Ha! I think we've been writing past each other. I just read the rest of your post #108, where you very thoroughly and methodically (and graciously) solve the problem, but which only contained a link to a tutorial when I first saw it (and which spawned the rest of my posts following, which I also continuously revised).

Since the B+ rail has 54mA on it from the tubes draw, I assumed that 54mA would be headed to ground with the voltage divider and would define the current running through it. I think maybe I should not do electronics when it's late and I'm tired.

I've got a 100k 1W, 27k 4W (over-spec'd, I know), and a 10uF 100V, and should be good to go. Too tired and will tackle it tomorrow.

 

[w5jag]

This place has a bunch of simple online calculators, and a windows program that can be downloaded to do all of the calculations locally and offline. Very handy.

Electronics 2000 | Downloads - FREE software including Electronics Assistant & EPE Index

Win W5JAG

 

[jdrouin]

So I realized that since my B+ comes from the final, separated PS legs, it would be a bad idea to tap the elevation circuit from just one channel. So I'm going to take it from C3, just before the split, which is at 182V.

Using a standard resistor value for R4, I could do:
R4 -- 30V/27k = 1.1mA of current @ 0.033 watt
R3 -- 152V/.0011 = 138.2k @ 0.1672 watt

138k is non-standard.
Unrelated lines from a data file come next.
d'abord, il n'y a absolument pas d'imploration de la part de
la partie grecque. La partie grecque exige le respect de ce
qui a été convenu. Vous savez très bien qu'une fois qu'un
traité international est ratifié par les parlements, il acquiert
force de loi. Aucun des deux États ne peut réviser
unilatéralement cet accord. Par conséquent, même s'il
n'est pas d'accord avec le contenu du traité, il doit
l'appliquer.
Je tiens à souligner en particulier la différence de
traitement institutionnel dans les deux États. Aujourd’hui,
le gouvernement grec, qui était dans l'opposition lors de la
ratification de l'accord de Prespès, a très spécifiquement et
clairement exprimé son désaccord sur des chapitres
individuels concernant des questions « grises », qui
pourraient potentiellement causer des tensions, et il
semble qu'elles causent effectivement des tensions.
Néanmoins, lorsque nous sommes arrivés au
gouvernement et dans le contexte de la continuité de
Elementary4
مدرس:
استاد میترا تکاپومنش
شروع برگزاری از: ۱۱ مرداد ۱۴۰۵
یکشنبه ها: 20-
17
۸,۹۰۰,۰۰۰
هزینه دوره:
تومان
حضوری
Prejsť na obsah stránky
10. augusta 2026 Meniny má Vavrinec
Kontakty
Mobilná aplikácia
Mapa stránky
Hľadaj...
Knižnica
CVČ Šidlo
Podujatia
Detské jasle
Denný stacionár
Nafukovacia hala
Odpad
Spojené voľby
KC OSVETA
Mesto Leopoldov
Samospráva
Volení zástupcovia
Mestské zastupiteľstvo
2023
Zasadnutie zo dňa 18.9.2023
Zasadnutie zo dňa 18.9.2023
If I use a standard 130k in that position, Vout is 31.3V, which should be fine.

Of course, the added 1.1mA of current draw will raise voltages a little across the board, but should still be safe to run the 5842s and I can tweak from there.

 

[rongon]

So I realized that since my B+ comes from the final, separated PS legs, it would be a bad idea to tap the elevation circuit from just one channel. So I'm going to take it from C3, just before the split, which is at 182V.
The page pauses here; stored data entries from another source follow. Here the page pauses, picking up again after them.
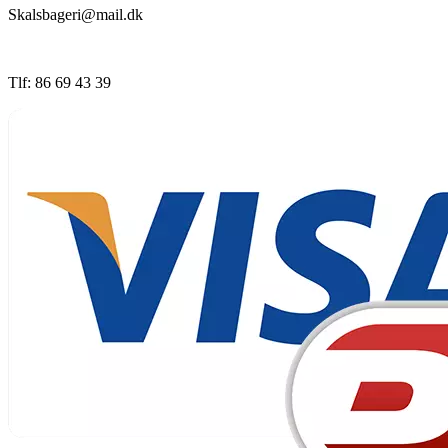
Skalsbageri@mail.dk
Tlf: 86 69 43 39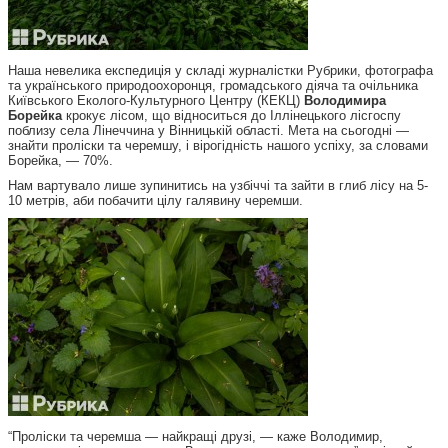
Наша невелика експедиція у складі журналістки Рубрики, фотографа
та українського природоохоронця, громадського діяча та очільника
Київського Еколого-Культурного Центру (КЕКЦ)
Володимира
Борейка
крокує лісом, що відноситься до Іллінецького лісгоспу
поблизу села Лінеччина у Вінницькій області. Мета на сьогодні —
знайти проліски та черемшу, і вірогідність нашого успіху, за словами
Борейка, — 70%.
Нам вартувало лише зупинитись на узбіччі та зайти в глиб лісу на 5-
10 метрів, аби побачити цілу галявину черемши.
“Проліски та черемша — найкращі друзі, — каже Володимир,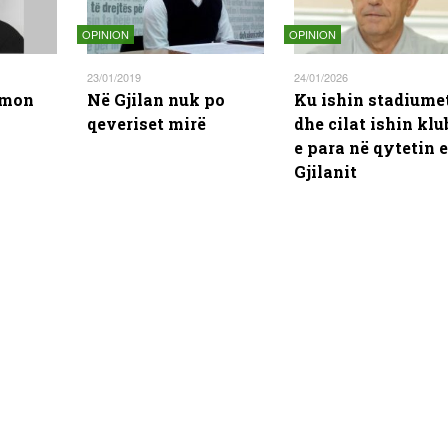
OPINION
OPINION
23/01/2019
24/01/2026
rmon
Në Gjilan nuk po
Ku ishin stadiume
qeveriset mirë
dhe cilat ishin klu
e para në qytetin e
Gjilanit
Using a standard resistor value for R4, I could do:
R4 -- 30V/27k = 1.1mA of current @ 0.033 watt
R3 -- 152V/.0011 = 138.2k @ 0.1672 watt

138k is non-standard. If I use a standard 130k in that position, Vout is 31.3V, which should be fine.
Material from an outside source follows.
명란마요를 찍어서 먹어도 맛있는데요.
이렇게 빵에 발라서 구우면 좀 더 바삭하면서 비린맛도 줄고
I don't think there's anything magical about the +30V. You could raise the heater ground to +20V, or +25V, or around there somewhere, and still get the benefits you're after.

Using standard resistor values, keeping R4 = 27k, and doing a little math for fun...

From Vin = 152V,

R3 = 150k
R4 = 27k
R3+R4 = 150k+27k = 177,000 ohms
I = 152V/177,000 = 0.86mA
Vout = 27,000 x 0.00086 = 23.2V

R3 = 120k
R4 = 27k
R3+R4 = 120k+27k = 147,000 ohms
I = 152V/147,000 = 1mA
Vout = 27,000 x 0.0012 = 27V

R3 = 100k
R4 = 27k
R3+R4 = 100k+27k = 127,000 ohms
I = 152V/127,000 = 1.2mA
Vout = 27,000 x 0.0012 = 32.3V

R3 = 82k
R4 = 27k
R3+R4 = 82k+27k = 109,000 ohms
I = 152V/109,000 = 1.39mA
Vout = 27,000 x 0.0012 = 37.65V

For 5842 or 417A, the maximum heater-cathode voltage is specified as 55V. Just keep the Vhk well below 45V and you should be good. So for R4, take your pick of 82k, 100k, 120k, or 150k, whatever you have in stock in 1/2W or 1W. Any of those should work fine.
--

Of course, the added 1.1mA of current draw will raise voltages a little across the board, but should still be safe to run the 5842s and I can tweak from there.

Actually, increasing the current draw will lower the voltages just a little.
There will be a little more voltage dropped across the DCR of your power supply choke or decoupling resistor (in series with B+).
It's that Ohm's Law again.
--

 

[rongon]

Oops. I made a mistake. Your B+ tapping point is at 182V, not 152V. My bad. But the math is the same.

You could still use 150k or 120k for R3 and all would work out fine.

R3 = 150k, Vout = 27V
R3 = 120k, Vout = 33.4V
R3 = 100k, Vout = 38.7V

Either will work.

But
R3 = 82k, Vout = 45V (I'd say don't go that low for R3)

--

 

[jdrouin]

We're in business! Heater elevation of 30V works just fine (I found 137K and 27K resistors at Affiliated), as did 25V and 22V. I left it at 30. It sounds great.



I have to button up the monster and turn it over, and will post final build pics in a little while.


Thanks to everyone who was so generous with their time and patience as I muddled through this.